Not quite so. First of all, for any English word difficult to translate into a given language, there are words in that language that are difficult to translate into English. What would, for example, be a good translation of the Hebrew word hutzpa or the Russian word dusha? One can easily come up with many other examples, and translators struggle with them on a daily basis.

However, one cannot draw any useful conclusions based solely on such examples. Nor can one provide an adequate measure of vocabulary richness of English (or any other language, for that matter) simply by looking at the word counts in a dictionary. For example, the Oxford English Dictionary (2nd edition) boasts over 600,000 definitions, while the Webster's Third New International Dictionary, Unabridged contains 475,000 main headwords. According to the Global Language Monitor's announcement, the English language had crossed the 1,000,000-word threshold on June 10, 2009 (that very day?!).

But according to the Oxford English Dictionary's own admission,


"How many words are there in the English language? There is no single sensible answer to this question. It's impossible to count the number of words in a language, because it's so hard to decide what actually counts as a word."

For reasons for this difficulty are many. There is no academy to define officially accepted words and spellings of English. New words are coined and borrowed regularly, with estimates reaching as high as 25,000 words per year.
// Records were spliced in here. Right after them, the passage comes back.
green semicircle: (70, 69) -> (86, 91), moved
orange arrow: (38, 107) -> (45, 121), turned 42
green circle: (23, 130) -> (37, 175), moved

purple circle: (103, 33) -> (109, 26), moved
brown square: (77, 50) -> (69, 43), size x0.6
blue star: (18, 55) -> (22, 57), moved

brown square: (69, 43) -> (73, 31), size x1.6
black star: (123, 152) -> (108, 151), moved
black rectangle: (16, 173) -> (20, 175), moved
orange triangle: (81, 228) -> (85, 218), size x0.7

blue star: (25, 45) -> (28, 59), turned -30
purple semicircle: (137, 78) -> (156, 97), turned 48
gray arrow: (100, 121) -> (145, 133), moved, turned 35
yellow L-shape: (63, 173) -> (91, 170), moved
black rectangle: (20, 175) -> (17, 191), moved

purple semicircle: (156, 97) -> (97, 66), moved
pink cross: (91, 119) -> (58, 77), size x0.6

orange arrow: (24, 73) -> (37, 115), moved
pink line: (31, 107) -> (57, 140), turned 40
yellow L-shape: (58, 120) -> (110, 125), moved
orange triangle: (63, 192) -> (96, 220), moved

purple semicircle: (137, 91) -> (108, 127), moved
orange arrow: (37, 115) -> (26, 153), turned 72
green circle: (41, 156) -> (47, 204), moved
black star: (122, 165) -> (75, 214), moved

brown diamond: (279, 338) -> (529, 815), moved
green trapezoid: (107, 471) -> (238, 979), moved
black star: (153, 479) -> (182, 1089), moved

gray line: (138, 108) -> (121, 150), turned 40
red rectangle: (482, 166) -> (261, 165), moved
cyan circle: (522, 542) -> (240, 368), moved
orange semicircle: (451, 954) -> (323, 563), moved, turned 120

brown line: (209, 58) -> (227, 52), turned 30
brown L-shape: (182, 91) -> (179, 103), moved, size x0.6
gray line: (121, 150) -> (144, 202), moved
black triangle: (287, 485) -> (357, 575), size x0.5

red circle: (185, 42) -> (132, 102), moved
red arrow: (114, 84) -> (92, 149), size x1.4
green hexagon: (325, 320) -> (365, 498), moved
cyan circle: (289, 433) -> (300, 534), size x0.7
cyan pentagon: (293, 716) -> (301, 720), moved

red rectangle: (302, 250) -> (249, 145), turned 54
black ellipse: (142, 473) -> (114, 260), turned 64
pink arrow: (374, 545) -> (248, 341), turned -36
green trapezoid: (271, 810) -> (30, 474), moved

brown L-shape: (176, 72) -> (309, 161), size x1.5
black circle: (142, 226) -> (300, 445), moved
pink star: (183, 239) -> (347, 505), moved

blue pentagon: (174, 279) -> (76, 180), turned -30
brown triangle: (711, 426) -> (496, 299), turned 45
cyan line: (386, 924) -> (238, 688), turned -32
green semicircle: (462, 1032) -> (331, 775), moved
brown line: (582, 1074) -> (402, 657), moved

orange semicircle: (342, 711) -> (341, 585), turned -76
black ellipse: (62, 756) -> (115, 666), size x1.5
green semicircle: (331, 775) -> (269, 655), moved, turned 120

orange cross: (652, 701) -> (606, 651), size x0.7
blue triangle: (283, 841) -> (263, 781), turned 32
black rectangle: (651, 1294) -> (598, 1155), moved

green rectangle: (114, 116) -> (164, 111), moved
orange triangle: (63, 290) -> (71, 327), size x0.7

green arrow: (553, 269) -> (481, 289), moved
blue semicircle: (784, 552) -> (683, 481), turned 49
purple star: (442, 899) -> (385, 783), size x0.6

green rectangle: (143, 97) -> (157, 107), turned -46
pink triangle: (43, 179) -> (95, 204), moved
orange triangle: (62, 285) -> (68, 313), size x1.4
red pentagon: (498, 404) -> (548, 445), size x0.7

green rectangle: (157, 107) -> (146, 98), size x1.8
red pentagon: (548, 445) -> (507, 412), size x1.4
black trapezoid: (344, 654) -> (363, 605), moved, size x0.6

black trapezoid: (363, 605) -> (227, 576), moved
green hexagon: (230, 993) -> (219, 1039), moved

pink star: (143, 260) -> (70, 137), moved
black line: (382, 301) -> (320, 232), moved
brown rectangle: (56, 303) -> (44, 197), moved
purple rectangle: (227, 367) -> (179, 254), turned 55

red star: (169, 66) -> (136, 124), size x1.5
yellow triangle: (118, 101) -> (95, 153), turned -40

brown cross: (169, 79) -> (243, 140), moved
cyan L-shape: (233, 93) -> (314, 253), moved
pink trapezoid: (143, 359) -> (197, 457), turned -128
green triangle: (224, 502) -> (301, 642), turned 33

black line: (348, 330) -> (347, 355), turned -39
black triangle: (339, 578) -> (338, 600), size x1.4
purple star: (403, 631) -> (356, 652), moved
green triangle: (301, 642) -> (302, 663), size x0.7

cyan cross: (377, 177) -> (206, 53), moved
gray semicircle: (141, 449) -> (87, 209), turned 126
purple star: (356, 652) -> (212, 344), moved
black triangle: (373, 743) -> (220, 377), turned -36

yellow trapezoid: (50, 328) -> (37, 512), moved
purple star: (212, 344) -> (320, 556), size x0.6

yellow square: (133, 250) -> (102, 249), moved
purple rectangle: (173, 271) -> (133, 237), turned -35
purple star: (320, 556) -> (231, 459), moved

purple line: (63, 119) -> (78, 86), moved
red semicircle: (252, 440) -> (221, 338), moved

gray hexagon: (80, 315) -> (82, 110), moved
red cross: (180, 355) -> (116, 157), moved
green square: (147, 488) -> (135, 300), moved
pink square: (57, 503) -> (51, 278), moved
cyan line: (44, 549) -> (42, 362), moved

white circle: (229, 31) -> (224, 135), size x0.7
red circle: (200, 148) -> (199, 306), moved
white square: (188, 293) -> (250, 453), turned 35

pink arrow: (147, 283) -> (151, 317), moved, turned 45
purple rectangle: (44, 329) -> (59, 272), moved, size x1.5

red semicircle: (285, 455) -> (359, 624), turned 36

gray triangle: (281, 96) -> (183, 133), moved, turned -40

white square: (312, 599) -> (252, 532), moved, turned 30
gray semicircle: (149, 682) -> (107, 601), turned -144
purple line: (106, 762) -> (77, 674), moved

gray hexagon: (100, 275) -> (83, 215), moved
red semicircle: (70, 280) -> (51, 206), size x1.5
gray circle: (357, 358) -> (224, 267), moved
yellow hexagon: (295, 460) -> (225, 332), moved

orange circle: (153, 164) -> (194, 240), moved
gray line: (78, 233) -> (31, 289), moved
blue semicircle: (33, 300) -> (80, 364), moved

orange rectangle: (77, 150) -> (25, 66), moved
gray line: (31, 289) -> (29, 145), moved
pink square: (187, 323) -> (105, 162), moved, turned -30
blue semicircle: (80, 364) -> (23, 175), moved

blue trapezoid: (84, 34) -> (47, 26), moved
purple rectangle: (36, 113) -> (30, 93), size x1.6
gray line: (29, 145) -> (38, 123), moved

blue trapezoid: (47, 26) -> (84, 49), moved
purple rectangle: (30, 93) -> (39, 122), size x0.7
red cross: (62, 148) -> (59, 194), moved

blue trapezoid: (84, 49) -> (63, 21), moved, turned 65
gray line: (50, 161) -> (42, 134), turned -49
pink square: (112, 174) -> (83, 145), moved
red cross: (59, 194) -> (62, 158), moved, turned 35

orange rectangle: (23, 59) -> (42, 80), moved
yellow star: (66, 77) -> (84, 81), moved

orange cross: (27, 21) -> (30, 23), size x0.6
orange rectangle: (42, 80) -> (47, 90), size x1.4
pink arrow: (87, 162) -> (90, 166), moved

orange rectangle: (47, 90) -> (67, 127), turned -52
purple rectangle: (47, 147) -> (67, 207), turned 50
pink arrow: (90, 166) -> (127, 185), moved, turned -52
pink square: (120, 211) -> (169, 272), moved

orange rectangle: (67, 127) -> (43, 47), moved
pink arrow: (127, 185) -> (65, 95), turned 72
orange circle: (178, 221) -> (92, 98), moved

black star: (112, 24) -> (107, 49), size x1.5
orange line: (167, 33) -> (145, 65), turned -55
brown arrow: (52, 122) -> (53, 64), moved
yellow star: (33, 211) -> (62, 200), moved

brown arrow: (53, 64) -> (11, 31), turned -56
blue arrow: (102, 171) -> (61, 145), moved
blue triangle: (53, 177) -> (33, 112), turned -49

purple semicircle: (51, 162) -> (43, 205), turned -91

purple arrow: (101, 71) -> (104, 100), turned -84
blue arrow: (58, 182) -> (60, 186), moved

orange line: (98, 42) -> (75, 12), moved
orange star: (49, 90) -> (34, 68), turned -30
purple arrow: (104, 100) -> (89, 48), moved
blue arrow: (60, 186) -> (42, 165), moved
Archaic, dialectal, and regional words might or might not be widely considered as "English".
And old words fall out of usage or change their meaning, pronunciation and use.

Moreover, when comparing English word counts with those of other languages, problems are further compounded by morphological and orthographic differences across languages: what is considered a word in Yupik or Mohawk may be considered a whole sentence in English!

Thus, it is best to conclude the relatively large size of an average English language dictionary is evidence not of the "richer vocabulary" but of better lexicography. Or in some cases, different lexicographic principles, underlying the creation of English dictionaries. For example, if we compare English dictionaries with Russian ones, one major difference becomes apparent: in order to get into an English dictionary, a word or expression must simply exist and be used with high enough frequency. In contrast, a Russian word or expression must pass certain normativity tests in order to be recorded by most Russian dictionaries.

A word in a Russian dictionary bears a certain "stamp of approval", but not so for a word in an English dictionary. Thus, recent editions of English dictionaries routinely include such items as LOL and IMHO, while their Russian counterparts (ржунимагу and имхо, respectively) are not recorded by Russian dictionaries. (As a curious aside, the spell-checker used by this blog catches LOL but not IMHO as a misspelled word!)

A recent decision of the Great Academic Dictionary of Russian to include words блогер 'blogger' and гламурный 'glamorous' -- both obviously recent borrowings from English -- has been met with public indignation. The committee behind the dictionary argues that including such words in a dictionary can help normalize their spelling and pronunciation (for example, should блогер 'blogger' be spelled with two letters г or one? English spelling suggests using two, but Russian orthography would lean towards one). Yet, many Russians still feel that "in speech you can say anything you like, but a dictionary should only list proper words" (this quote is translated from a BBC Russian article on this issue).

So naturally, given their more inclusive nature English language dictionaries end up with more entries. But even if it were true that English vocabulary somehow contained more words than those of other languages, what would it matter? After all, in the words of Geoffrey Pullum:

"Precision, richness, and eloquence don't spring from dictionary page count. They're a function not of how well you've been endowed by lexicographical history but of how well you use what you've got. People don't seem to understand that vocabulary-size counting is to language as penis-length measurement is to sexiness."